Download or read book Story Based Inquiry A Manual for Investigative Journalists written by Mark Lee Hunter and published by UNESCO. This book was released on 2011 with total page 89 pages. Available in PDF, EPUB and Kindle. Book excerpt: "Investigative Journalism means the unveiling of matters that are concealed either deliberately by someone in a position of power, or accidentally, behind a chaotic mass of facts and circumstances - and the analysis and exposure of all relevant facts to the public. In this way investigative journalism crucially contributes to freedom of expression and freedom of information, which are at the heart of UNESCO's mandate. The role media can play as a watchdog is indispensable for democracy and it is for this reason that UNESCO fully supports initiatives to strengthen investigative journalism throughout the world. I believe this publication makes a significant contribution to promoting investigative journalism and I hope it will be a valuable resource for journalists and media professionals, as well as for journalism trainers and educators." -- Jānis Kārklinš, Assistant Director-General for Communication and Information, UNESCO, Preface, page 1.

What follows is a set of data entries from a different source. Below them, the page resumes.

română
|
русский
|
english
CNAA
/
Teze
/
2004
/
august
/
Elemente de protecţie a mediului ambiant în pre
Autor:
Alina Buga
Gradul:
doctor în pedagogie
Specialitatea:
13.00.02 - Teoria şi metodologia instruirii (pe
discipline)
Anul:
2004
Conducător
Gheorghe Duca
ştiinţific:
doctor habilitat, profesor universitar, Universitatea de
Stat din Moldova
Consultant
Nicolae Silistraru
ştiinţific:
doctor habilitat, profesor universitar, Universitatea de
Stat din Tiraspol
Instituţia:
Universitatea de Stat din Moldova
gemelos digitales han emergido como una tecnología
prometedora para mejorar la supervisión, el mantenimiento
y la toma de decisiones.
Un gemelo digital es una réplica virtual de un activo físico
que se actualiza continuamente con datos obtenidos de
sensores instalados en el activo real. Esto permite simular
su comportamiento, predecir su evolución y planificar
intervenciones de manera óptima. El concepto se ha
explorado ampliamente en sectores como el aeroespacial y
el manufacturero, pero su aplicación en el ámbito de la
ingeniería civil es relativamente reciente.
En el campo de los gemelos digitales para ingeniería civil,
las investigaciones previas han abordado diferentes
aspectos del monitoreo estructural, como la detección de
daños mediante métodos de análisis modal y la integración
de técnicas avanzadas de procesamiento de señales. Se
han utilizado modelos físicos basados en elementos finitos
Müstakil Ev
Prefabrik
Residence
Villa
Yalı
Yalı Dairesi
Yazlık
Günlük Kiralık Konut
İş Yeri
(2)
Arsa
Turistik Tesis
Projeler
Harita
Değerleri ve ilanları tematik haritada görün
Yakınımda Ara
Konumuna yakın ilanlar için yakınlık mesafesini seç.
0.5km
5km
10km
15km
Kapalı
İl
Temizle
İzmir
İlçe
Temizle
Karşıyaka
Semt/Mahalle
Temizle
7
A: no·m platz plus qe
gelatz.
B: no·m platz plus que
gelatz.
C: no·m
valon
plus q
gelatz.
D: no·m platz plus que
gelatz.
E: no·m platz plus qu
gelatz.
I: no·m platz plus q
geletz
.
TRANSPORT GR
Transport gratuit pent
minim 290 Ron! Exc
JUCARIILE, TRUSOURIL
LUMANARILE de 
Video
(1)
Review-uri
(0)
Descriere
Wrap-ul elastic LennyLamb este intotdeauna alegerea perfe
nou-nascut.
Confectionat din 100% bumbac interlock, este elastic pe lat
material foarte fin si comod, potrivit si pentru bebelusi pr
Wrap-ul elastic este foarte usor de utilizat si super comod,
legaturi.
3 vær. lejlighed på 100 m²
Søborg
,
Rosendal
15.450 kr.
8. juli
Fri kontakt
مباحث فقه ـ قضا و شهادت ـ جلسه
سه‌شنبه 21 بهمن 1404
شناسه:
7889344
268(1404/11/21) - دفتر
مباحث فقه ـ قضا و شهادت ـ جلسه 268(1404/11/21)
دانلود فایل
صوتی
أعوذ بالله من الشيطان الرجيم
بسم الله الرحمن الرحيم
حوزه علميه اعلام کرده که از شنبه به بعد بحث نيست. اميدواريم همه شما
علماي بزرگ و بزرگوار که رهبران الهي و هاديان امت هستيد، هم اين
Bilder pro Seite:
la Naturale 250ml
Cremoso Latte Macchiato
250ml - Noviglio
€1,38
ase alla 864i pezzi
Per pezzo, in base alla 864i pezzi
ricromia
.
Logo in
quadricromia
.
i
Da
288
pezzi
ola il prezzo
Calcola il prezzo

Download or read book Literary Journalism in British and American Prose written by Doug Underwood and published by McFarland. This book was released on 2019-05-10 with total page 295 pages. Available in PDF, EPUB and Kindle. Book excerpt: The debate surrounding "fake news" versus "real" news is nothing new. From Jonathan Swift's work as an acerbic, anonymous journal editor-turned-novelist to reporter Mark Twain's hoax stories to Mary Ann Evans' literary reviews written under her pseudonym, George Eliot, famous journalists and literary figures have always mixed fact, imagination and critical commentary to produce memorable works. Contrasting the rival yet complementary traditions of "literary" or "new" journalism in Britain and the U.S., this study explores the credibility of some of the "great" works of English literature.